Metallic CoNi nanoparticles anchored on heteroatom-doped carbon/MnO nanowires for improved catalytic performance

Abstract

Anchoring bimetallic alloys in a one-dimensional(1D) heteroatom-doped carbon matrix with excellent electro-conductibility is a powerful strategy for the reduction of 4-nitrophenol (4-NP). Herein, we report the design and fabrication of CoNi bimetallic nanoparticles (NPs) decorated on N, P, and S-doped carbon/MnO nanowires (NWs) as an active catalyst for the reduction of 4-NP. The CoNi bimetallic NPs enable the full utilization of accessible edge sites, and the unique 1D framework creates a large surface area, exposing abundant active sites and providing a fast charge/ionic diffusion pathway.
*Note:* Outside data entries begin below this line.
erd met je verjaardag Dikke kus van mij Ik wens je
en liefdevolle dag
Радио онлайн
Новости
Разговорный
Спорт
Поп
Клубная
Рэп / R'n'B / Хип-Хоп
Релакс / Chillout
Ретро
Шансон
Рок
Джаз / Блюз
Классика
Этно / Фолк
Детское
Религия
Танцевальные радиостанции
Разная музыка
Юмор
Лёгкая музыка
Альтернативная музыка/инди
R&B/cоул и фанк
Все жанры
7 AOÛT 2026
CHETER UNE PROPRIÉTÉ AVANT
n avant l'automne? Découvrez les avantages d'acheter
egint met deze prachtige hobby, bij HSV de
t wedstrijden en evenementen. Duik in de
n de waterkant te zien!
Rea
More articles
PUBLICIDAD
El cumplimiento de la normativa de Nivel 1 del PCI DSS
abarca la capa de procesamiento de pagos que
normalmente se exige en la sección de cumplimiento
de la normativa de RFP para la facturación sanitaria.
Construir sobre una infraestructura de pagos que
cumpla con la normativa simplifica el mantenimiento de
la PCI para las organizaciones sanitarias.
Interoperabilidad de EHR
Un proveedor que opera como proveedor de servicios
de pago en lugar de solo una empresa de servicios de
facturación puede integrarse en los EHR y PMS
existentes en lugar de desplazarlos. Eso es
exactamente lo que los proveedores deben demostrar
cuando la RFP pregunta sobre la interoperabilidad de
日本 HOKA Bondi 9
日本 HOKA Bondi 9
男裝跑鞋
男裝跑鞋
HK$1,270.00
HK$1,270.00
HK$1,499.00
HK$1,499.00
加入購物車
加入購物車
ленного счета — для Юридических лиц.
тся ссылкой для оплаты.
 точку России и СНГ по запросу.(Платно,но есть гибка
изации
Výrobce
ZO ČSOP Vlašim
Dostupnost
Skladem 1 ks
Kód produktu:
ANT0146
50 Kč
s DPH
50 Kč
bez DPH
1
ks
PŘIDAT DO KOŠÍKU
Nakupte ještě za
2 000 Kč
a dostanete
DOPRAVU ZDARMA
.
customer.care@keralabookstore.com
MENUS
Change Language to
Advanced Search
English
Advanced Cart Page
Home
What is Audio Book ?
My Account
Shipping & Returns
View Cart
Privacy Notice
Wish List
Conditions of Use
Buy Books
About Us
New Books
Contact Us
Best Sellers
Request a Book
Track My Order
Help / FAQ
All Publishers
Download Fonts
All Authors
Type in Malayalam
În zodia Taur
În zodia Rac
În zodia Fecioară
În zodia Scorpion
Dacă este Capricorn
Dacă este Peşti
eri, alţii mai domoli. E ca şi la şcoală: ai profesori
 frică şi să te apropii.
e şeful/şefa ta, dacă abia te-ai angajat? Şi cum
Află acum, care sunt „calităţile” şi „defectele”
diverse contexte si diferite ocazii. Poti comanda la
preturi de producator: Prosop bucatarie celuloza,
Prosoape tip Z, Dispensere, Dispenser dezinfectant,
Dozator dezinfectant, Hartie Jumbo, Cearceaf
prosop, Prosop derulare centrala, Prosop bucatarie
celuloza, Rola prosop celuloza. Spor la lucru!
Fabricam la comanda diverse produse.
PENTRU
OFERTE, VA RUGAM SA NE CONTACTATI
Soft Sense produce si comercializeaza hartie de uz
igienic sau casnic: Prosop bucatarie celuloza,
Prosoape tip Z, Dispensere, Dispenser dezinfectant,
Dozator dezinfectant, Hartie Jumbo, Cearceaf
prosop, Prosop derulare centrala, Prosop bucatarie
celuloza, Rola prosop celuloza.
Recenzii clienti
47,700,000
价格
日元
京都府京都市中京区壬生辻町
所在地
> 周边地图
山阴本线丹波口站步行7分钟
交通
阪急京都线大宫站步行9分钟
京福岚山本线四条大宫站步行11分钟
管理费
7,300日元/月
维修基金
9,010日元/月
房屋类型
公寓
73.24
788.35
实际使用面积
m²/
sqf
Moreover, the synergistic electronic interaction between the CoNi NPs and N, P and S co-doped carbon layer leads to optimal electronic structures and good adhesion ability, thus facilitating the catalytic performance. As a result, the obtained CoNi decorated on N, P, and S-doped carbon/MnO NWs exhibited superior catalytic activities in the reduction of 4-NP as well as robust stability in catalyst recycling. This work highlights the effect of rationally constructing a 1D bimetallic catalyst.